═════ PROVIDED DATA

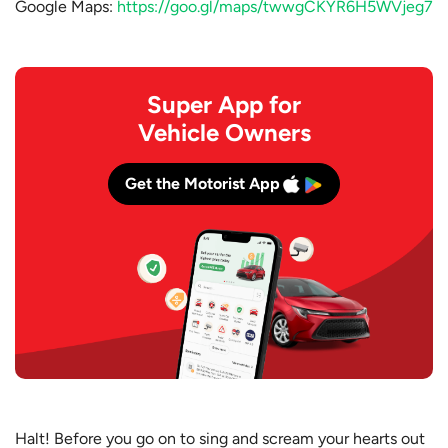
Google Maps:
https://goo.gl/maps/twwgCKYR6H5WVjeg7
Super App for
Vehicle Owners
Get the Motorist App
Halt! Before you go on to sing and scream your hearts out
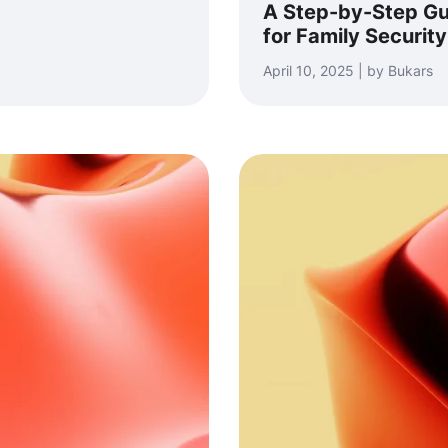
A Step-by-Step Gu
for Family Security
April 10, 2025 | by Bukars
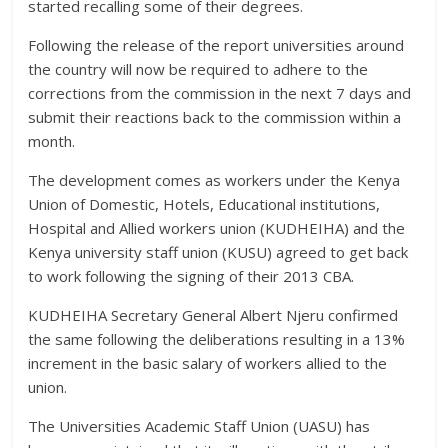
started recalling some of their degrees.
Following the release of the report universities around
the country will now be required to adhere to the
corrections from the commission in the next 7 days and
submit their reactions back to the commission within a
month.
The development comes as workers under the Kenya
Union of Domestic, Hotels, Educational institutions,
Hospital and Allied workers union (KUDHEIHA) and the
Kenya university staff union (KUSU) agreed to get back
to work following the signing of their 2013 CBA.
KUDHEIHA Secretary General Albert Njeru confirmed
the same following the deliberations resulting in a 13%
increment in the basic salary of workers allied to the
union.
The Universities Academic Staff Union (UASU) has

══════════
═════ PROVIDED DATA

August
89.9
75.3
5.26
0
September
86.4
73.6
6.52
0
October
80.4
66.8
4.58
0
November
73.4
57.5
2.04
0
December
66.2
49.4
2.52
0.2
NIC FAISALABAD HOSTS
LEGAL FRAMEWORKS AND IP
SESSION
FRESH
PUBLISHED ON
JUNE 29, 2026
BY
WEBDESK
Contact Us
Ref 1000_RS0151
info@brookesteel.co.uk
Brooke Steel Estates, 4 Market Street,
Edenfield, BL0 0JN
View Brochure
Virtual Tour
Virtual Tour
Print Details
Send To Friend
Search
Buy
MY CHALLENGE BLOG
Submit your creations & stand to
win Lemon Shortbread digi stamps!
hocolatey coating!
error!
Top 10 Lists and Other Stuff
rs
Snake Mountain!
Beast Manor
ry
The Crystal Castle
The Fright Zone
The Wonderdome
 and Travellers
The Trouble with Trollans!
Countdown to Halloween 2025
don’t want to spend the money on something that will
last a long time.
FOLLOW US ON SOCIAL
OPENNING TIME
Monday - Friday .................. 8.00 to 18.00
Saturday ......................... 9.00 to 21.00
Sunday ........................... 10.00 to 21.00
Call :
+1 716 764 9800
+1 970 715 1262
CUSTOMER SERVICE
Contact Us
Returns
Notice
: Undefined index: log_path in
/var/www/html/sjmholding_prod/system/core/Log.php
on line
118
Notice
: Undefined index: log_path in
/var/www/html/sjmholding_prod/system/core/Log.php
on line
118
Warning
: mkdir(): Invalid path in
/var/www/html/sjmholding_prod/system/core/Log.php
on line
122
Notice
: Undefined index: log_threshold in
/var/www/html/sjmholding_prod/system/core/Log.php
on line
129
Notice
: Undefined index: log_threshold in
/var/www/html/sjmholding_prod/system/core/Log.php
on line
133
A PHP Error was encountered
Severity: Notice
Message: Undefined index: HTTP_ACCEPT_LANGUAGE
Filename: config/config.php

══════════

WORK REQUIRED
Go to the line in the material above that contains "Ref 1000_RS0151" and copy exactly from there through the line that contains "Countdown to Halloween 2025", stopping after it.

TASK RESULT
Ref 1000_RS0151
info@brookesteel.co.uk
Brooke Steel Estates, 4 Market Street,
Edenfield, BL0 0JN
View Brochure
Virtual Tour
Virtual Tour
Print Details
Send To Friend
Search
Buy
MY CHALLENGE BLOG
Submit your creations & stand to
win Lemon Shortbread digi stamps!
hocolatey coating!
error!
Top 10 Lists and Other Stuff
rs
Snake Mountain!
Beast Manor
ry
The Crystal Castle
The Fright Zone
The Wonderdome
 and Travellers
The Trouble with Trollans!
Countdown to Halloween 2025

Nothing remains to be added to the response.